The increasing reliance on ambulatory blood pressure monitoring devices could pose a challenge for implementing these new standards. Although these monitors provide increased accuracy in blood pressure measurements, not all pediatricians have access to them. Ramping up the availability of ambulatory monitoring will be key to putting the recommendations into practice, Lazorick says.
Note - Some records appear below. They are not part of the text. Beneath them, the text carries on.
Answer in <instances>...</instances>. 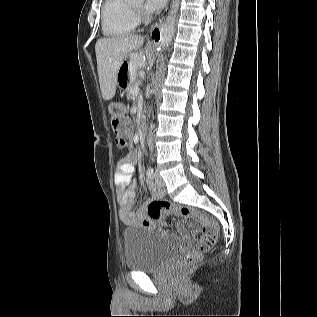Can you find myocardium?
<instances>
[{
	"label": "myocardium",
	"mask_w": 317,
	"mask_h": 317,
	"mask_svg": "<svg viewBox=\"0 0 317 317\" xmlns=\"http://www.w3.org/2000/svg\"><path fill=\"white\" fill-rule=\"evenodd\" d=\"M133 8H134L135 12H140V7H137V6L133 5Z\"/></svg>",
	"instance_id": "f54148a6"
}]
</instances>
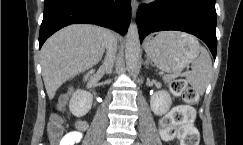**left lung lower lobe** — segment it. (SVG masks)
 I'll return each instance as SVG.
<instances>
[{
  "label": "left lung lower lobe",
  "mask_w": 243,
  "mask_h": 145,
  "mask_svg": "<svg viewBox=\"0 0 243 145\" xmlns=\"http://www.w3.org/2000/svg\"><path fill=\"white\" fill-rule=\"evenodd\" d=\"M215 0H156L137 11L140 41L151 32L178 30L204 41L214 59L217 50Z\"/></svg>",
  "instance_id": "obj_1"
}]
</instances>
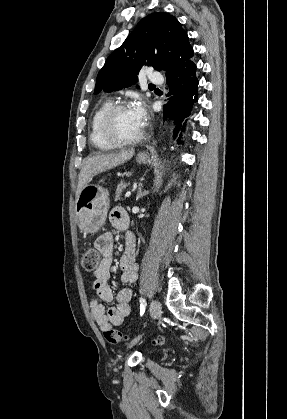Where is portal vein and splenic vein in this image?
<instances>
[{"label":"portal vein and splenic vein","mask_w":287,"mask_h":419,"mask_svg":"<svg viewBox=\"0 0 287 419\" xmlns=\"http://www.w3.org/2000/svg\"><path fill=\"white\" fill-rule=\"evenodd\" d=\"M131 195V191H127L125 197H129Z\"/></svg>","instance_id":"portal-vein-and-splenic-vein-1"}]
</instances>
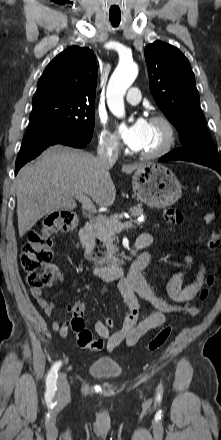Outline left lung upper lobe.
Wrapping results in <instances>:
<instances>
[{"mask_svg":"<svg viewBox=\"0 0 221 440\" xmlns=\"http://www.w3.org/2000/svg\"><path fill=\"white\" fill-rule=\"evenodd\" d=\"M150 91L159 108L179 133L183 145L172 151L183 160L221 167V158L199 106L195 76L184 54L155 41L145 48Z\"/></svg>","mask_w":221,"mask_h":440,"instance_id":"obj_1","label":"left lung upper lobe"}]
</instances>
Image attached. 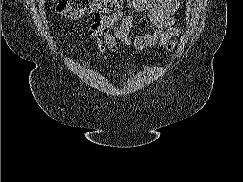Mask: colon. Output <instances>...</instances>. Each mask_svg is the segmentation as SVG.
Returning a JSON list of instances; mask_svg holds the SVG:
<instances>
[{
	"instance_id": "5ec220e1",
	"label": "colon",
	"mask_w": 243,
	"mask_h": 182,
	"mask_svg": "<svg viewBox=\"0 0 243 182\" xmlns=\"http://www.w3.org/2000/svg\"><path fill=\"white\" fill-rule=\"evenodd\" d=\"M57 13L70 18L80 19L88 14H109L118 12L124 0H91L84 7H75L72 0H53Z\"/></svg>"
}]
</instances>
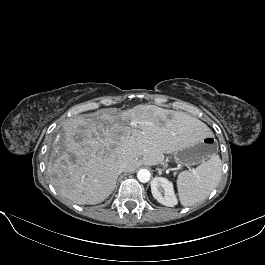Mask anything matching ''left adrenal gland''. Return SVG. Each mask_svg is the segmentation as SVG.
Segmentation results:
<instances>
[{"label": "left adrenal gland", "instance_id": "left-adrenal-gland-1", "mask_svg": "<svg viewBox=\"0 0 265 265\" xmlns=\"http://www.w3.org/2000/svg\"><path fill=\"white\" fill-rule=\"evenodd\" d=\"M161 171H162L161 169H158L159 175H161Z\"/></svg>", "mask_w": 265, "mask_h": 265}]
</instances>
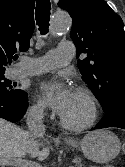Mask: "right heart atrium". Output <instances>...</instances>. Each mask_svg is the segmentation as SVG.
<instances>
[{"instance_id":"d8ad5b80","label":"right heart atrium","mask_w":125,"mask_h":167,"mask_svg":"<svg viewBox=\"0 0 125 167\" xmlns=\"http://www.w3.org/2000/svg\"><path fill=\"white\" fill-rule=\"evenodd\" d=\"M29 113L33 118L37 120H43L47 115L45 106L39 100L33 101L31 106L29 107Z\"/></svg>"}]
</instances>
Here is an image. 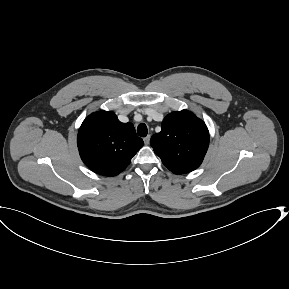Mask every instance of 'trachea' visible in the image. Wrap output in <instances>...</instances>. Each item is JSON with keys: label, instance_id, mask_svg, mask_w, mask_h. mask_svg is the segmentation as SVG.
Listing matches in <instances>:
<instances>
[{"label": "trachea", "instance_id": "trachea-1", "mask_svg": "<svg viewBox=\"0 0 289 289\" xmlns=\"http://www.w3.org/2000/svg\"><path fill=\"white\" fill-rule=\"evenodd\" d=\"M148 133L147 126L144 123H141L137 127V134L140 137H146Z\"/></svg>", "mask_w": 289, "mask_h": 289}]
</instances>
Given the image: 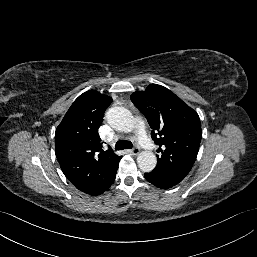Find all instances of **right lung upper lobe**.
Wrapping results in <instances>:
<instances>
[{"label":"right lung upper lobe","instance_id":"cb5924a9","mask_svg":"<svg viewBox=\"0 0 257 257\" xmlns=\"http://www.w3.org/2000/svg\"><path fill=\"white\" fill-rule=\"evenodd\" d=\"M112 98L95 90L81 94L55 132V154L68 180L80 191L100 195L112 184L121 156L104 151L98 129Z\"/></svg>","mask_w":257,"mask_h":257}]
</instances>
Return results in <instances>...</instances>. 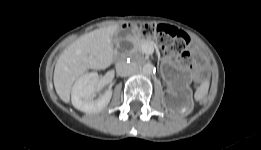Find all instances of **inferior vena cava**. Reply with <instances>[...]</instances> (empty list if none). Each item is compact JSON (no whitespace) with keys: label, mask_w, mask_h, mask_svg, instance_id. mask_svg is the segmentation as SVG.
<instances>
[{"label":"inferior vena cava","mask_w":261,"mask_h":150,"mask_svg":"<svg viewBox=\"0 0 261 150\" xmlns=\"http://www.w3.org/2000/svg\"><path fill=\"white\" fill-rule=\"evenodd\" d=\"M138 67L136 64L127 63L125 61L119 62L116 65V71L118 75L125 77L131 75L137 71Z\"/></svg>","instance_id":"obj_1"}]
</instances>
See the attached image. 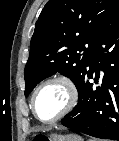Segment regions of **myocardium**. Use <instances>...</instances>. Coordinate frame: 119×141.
<instances>
[{"mask_svg": "<svg viewBox=\"0 0 119 141\" xmlns=\"http://www.w3.org/2000/svg\"><path fill=\"white\" fill-rule=\"evenodd\" d=\"M60 84L62 85L67 93V100L66 103L64 105V107L62 108V110L53 118L48 119V120H43L41 119L36 112V107H35V101H36V97L38 95V93L40 92L41 89H43L44 87L50 85V84ZM78 89L76 87V84L74 83V81L66 76V75H56L53 77H50L46 80H44L42 83H40L36 89L34 90L32 97H31V109L33 112V115L35 116L36 119H38L40 122L43 123H54L60 119H62L63 117H65L67 114H69L76 106L77 102H78Z\"/></svg>", "mask_w": 119, "mask_h": 141, "instance_id": "f54148a6", "label": "myocardium"}]
</instances>
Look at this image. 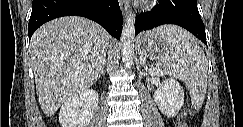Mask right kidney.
I'll return each mask as SVG.
<instances>
[{"label": "right kidney", "instance_id": "obj_1", "mask_svg": "<svg viewBox=\"0 0 243 127\" xmlns=\"http://www.w3.org/2000/svg\"><path fill=\"white\" fill-rule=\"evenodd\" d=\"M98 92L94 89L83 90L66 100L59 112L62 127H86L98 107Z\"/></svg>", "mask_w": 243, "mask_h": 127}]
</instances>
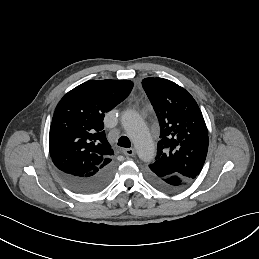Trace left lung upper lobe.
<instances>
[{
    "label": "left lung upper lobe",
    "mask_w": 259,
    "mask_h": 259,
    "mask_svg": "<svg viewBox=\"0 0 259 259\" xmlns=\"http://www.w3.org/2000/svg\"><path fill=\"white\" fill-rule=\"evenodd\" d=\"M160 125L155 162L148 171L158 177L194 180L208 151V130L194 98L176 83L163 78L142 80Z\"/></svg>",
    "instance_id": "1"
}]
</instances>
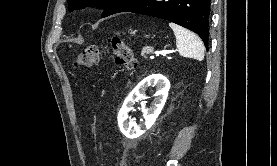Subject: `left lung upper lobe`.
Instances as JSON below:
<instances>
[{"instance_id": "left-lung-upper-lobe-1", "label": "left lung upper lobe", "mask_w": 277, "mask_h": 166, "mask_svg": "<svg viewBox=\"0 0 277 166\" xmlns=\"http://www.w3.org/2000/svg\"><path fill=\"white\" fill-rule=\"evenodd\" d=\"M69 4V10L81 9L87 6H98L105 8L102 13V17L122 12L129 8L139 0H67Z\"/></svg>"}]
</instances>
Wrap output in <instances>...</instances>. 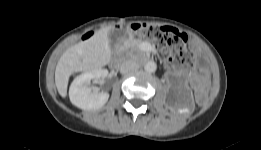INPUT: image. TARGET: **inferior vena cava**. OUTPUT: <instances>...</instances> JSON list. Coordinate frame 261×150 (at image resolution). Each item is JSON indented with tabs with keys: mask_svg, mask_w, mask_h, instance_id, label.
I'll list each match as a JSON object with an SVG mask.
<instances>
[{
	"mask_svg": "<svg viewBox=\"0 0 261 150\" xmlns=\"http://www.w3.org/2000/svg\"><path fill=\"white\" fill-rule=\"evenodd\" d=\"M138 68V64L131 61V60H127L122 62V64L120 65V72L122 74H126L129 73L133 70H136Z\"/></svg>",
	"mask_w": 261,
	"mask_h": 150,
	"instance_id": "obj_1",
	"label": "inferior vena cava"
}]
</instances>
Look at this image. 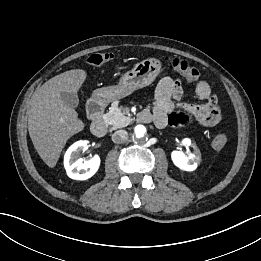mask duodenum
I'll return each mask as SVG.
<instances>
[{
    "label": "duodenum",
    "mask_w": 261,
    "mask_h": 261,
    "mask_svg": "<svg viewBox=\"0 0 261 261\" xmlns=\"http://www.w3.org/2000/svg\"><path fill=\"white\" fill-rule=\"evenodd\" d=\"M104 101L96 98L91 100L87 106V113L91 119V132L94 136L101 138L107 133V125L102 117L104 112ZM150 116L146 111L139 114V119L143 122H147Z\"/></svg>",
    "instance_id": "1"
}]
</instances>
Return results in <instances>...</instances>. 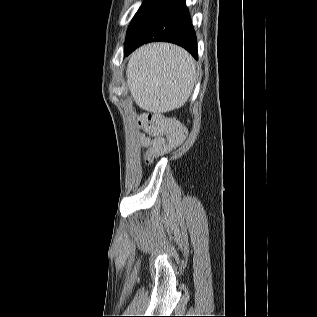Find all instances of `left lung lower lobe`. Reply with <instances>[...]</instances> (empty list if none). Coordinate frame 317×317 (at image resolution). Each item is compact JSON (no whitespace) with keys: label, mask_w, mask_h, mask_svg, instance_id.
<instances>
[{"label":"left lung lower lobe","mask_w":317,"mask_h":317,"mask_svg":"<svg viewBox=\"0 0 317 317\" xmlns=\"http://www.w3.org/2000/svg\"><path fill=\"white\" fill-rule=\"evenodd\" d=\"M155 41L182 46L195 59H198L196 35L189 19L185 0H167L139 32L125 43V55H129L146 43Z\"/></svg>","instance_id":"obj_1"}]
</instances>
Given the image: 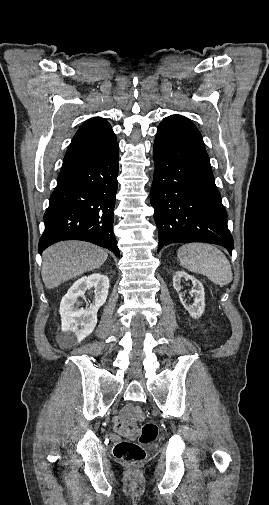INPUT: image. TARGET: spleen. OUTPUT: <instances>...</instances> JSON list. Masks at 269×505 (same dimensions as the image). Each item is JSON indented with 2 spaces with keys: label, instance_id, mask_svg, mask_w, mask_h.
I'll return each mask as SVG.
<instances>
[{
  "label": "spleen",
  "instance_id": "1",
  "mask_svg": "<svg viewBox=\"0 0 269 505\" xmlns=\"http://www.w3.org/2000/svg\"><path fill=\"white\" fill-rule=\"evenodd\" d=\"M180 265L193 273L205 275L214 284L224 286L233 279L231 265L225 254L207 243H188L177 252Z\"/></svg>",
  "mask_w": 269,
  "mask_h": 505
}]
</instances>
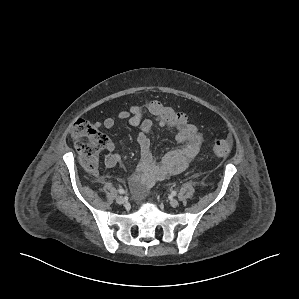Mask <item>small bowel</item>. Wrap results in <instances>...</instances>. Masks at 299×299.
Segmentation results:
<instances>
[{
    "label": "small bowel",
    "instance_id": "obj_1",
    "mask_svg": "<svg viewBox=\"0 0 299 299\" xmlns=\"http://www.w3.org/2000/svg\"><path fill=\"white\" fill-rule=\"evenodd\" d=\"M146 114L150 113L145 104L132 105L116 116L108 117L97 124L98 127L112 129L117 122L126 121L129 126L140 128L136 134V140L140 147V159L129 180L130 187L137 198L144 197L158 181L183 172L198 154L203 139L198 128L192 123L170 124L153 115V119L145 117ZM154 125L174 130L175 139L180 143L179 147L168 151L161 160L153 155L151 149ZM106 150L105 165L108 168H113L119 162L115 144L108 142Z\"/></svg>",
    "mask_w": 299,
    "mask_h": 299
}]
</instances>
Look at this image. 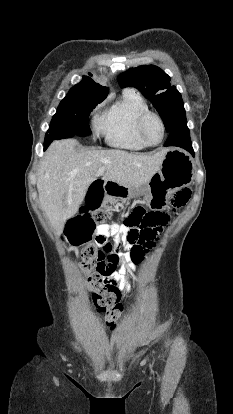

Although some of these guidelines may seem more conservative—hypertension screening only at regular preventive care visits, reduced recommendations for echocardiogram—they actually decrease the potential for overdiagnosis of pediatric hypertension. “No one wants to give kids a diagnosis they don’t have or a treatment they don’t need,” Baker-Smith says.

No standards can eliminate the risk of overdiagnosis. But given that first-line treatment for children with high blood pressure is dietary and physical activity changes, Baker-Smith says this advice is low-risk and can benefit many children, even those without hypertension. Making these changes isn’t easy, especially in a culture awash in salty, fatty foods, like pizza and tacos. By starting early and modeling healthy behaviors, de Jesus, says parents can teach their kids to make good decisions about food and exercise as they get older and have more autonomy. “Even adults struggle to choose water over soda or juice. How can we expect a 10-year-old to do that?” Lazorick asks.

But for children diagnosed with high blood pressure, having an adult disease requires growing up fast.